*** Data records ***

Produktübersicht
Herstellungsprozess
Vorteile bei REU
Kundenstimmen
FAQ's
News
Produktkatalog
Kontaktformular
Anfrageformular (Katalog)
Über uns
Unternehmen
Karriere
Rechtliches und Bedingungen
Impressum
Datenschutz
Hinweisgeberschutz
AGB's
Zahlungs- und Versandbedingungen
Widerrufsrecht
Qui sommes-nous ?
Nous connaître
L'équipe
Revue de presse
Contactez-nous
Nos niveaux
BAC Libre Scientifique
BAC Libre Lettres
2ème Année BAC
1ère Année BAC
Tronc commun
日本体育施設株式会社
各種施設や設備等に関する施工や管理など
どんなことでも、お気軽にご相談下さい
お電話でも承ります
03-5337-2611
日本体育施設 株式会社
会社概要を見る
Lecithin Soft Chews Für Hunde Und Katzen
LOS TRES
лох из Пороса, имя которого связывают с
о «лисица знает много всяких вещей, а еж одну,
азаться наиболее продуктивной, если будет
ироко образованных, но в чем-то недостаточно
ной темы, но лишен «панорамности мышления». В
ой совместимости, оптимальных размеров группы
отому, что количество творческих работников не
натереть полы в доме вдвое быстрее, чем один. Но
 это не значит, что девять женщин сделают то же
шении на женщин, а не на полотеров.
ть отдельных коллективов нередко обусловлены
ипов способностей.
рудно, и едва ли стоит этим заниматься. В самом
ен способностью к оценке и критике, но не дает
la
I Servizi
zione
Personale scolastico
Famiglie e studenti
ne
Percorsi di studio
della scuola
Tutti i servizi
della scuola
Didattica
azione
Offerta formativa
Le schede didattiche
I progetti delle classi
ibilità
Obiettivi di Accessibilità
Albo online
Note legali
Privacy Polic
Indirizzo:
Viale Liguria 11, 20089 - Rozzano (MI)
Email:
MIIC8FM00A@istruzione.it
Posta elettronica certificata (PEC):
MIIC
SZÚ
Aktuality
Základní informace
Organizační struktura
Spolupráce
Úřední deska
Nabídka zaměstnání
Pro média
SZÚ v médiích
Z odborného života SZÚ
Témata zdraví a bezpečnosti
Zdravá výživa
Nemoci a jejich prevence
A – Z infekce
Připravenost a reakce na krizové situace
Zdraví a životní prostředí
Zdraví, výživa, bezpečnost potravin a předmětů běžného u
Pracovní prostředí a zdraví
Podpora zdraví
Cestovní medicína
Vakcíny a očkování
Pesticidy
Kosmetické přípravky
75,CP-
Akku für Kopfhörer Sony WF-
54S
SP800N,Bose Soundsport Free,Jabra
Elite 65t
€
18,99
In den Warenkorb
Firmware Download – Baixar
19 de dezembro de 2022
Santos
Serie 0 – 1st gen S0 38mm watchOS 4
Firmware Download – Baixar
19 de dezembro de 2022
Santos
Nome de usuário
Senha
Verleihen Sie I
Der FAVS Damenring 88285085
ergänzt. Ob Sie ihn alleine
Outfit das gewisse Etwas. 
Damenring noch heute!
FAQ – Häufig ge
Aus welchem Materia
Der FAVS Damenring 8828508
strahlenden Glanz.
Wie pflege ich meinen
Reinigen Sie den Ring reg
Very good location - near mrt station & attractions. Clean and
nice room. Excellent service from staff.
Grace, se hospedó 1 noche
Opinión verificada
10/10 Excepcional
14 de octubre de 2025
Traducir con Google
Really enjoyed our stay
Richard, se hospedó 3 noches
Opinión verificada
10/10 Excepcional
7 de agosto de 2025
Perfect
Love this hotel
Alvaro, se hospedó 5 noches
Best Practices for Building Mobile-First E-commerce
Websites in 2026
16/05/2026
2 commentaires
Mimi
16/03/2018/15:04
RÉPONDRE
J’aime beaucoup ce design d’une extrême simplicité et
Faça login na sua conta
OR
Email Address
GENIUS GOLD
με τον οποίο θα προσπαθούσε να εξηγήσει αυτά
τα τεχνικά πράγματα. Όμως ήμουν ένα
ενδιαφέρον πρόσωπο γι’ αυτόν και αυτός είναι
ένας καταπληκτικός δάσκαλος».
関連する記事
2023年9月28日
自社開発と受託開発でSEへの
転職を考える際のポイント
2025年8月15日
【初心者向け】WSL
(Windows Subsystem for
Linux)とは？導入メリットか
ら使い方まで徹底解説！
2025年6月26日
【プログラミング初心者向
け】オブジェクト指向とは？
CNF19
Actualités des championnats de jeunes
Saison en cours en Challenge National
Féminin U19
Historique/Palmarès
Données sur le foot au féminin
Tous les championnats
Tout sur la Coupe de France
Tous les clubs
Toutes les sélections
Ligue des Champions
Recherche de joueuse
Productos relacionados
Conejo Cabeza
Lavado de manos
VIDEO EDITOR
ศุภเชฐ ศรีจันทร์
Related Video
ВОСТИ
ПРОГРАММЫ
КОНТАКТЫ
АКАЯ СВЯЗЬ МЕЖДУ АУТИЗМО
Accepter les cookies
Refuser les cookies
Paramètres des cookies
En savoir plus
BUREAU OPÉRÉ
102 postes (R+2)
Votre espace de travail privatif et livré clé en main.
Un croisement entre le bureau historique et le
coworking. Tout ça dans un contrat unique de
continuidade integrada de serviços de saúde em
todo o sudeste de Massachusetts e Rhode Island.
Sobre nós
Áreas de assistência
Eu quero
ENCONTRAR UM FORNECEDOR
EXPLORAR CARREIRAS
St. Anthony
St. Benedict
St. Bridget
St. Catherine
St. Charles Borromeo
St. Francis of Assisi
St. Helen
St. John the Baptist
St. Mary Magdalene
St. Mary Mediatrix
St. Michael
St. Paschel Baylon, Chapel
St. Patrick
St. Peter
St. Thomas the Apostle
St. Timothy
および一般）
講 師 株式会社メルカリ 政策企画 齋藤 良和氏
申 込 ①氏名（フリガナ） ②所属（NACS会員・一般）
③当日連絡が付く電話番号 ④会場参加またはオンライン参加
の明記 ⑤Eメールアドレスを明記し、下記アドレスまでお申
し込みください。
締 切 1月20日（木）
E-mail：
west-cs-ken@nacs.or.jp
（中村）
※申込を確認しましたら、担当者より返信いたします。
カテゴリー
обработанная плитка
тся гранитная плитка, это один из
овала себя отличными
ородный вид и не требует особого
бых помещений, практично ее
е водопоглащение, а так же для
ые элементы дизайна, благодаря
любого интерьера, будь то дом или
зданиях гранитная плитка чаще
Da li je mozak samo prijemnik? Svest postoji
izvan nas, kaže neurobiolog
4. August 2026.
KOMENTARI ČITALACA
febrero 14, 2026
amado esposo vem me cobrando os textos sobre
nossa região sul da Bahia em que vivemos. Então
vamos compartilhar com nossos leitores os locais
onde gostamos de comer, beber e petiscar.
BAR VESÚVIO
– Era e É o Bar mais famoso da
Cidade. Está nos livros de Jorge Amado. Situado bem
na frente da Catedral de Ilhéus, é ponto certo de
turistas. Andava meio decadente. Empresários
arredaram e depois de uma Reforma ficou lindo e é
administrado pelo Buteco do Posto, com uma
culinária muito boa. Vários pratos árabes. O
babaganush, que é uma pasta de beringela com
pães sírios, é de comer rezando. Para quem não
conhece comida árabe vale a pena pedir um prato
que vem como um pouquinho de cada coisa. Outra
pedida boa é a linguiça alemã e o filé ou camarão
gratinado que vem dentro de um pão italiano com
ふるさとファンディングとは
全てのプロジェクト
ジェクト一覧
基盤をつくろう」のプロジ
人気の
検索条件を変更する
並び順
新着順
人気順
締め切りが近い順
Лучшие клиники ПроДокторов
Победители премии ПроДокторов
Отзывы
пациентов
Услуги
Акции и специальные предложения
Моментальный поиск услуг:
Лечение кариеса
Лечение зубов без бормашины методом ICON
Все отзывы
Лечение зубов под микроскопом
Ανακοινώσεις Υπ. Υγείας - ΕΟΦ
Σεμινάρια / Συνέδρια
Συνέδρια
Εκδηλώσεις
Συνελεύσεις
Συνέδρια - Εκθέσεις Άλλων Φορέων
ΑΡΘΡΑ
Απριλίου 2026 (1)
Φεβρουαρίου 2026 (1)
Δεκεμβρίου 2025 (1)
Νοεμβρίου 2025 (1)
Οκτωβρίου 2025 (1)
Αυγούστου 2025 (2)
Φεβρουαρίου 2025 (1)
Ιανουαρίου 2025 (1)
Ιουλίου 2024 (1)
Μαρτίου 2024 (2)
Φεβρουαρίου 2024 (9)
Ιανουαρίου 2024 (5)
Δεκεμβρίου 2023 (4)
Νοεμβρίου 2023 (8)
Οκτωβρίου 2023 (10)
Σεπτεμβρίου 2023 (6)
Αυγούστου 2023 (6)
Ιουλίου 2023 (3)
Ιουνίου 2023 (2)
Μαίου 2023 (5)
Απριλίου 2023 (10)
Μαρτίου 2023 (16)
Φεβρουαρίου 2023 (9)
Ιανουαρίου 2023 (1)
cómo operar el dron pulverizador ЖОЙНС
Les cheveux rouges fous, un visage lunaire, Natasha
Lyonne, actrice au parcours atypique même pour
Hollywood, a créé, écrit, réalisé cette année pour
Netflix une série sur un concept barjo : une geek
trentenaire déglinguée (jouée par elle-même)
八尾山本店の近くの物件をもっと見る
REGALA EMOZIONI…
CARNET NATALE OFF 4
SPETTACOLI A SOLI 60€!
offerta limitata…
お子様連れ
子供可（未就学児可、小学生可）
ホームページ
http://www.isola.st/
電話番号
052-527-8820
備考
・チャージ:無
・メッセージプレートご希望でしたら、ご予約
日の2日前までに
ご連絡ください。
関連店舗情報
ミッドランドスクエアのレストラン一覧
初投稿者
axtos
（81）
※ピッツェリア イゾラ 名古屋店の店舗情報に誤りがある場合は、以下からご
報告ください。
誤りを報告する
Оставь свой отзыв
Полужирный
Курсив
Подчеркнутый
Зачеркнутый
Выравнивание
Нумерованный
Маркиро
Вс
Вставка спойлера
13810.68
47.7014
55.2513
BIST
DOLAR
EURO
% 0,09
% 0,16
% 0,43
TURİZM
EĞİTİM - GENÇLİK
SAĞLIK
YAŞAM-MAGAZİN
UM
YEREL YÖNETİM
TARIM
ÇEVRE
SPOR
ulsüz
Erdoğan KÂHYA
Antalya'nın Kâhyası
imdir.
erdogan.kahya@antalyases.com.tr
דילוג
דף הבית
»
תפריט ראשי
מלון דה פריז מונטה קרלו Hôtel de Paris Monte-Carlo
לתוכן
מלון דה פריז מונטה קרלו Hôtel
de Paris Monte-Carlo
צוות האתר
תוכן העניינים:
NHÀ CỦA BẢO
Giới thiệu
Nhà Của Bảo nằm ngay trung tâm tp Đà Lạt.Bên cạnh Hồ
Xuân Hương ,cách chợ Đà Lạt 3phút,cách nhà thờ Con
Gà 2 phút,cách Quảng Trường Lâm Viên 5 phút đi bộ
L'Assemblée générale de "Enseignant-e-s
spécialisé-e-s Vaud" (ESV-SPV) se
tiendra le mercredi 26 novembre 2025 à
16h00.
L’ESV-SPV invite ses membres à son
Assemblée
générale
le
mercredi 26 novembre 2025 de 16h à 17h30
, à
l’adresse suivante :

*** End of Data records ***

- Exercise directions
Select all lines in the listing above where the word "championnats" appears, and show them.

- Answer section
Actualités des championnats de jeunes
Tous les championnats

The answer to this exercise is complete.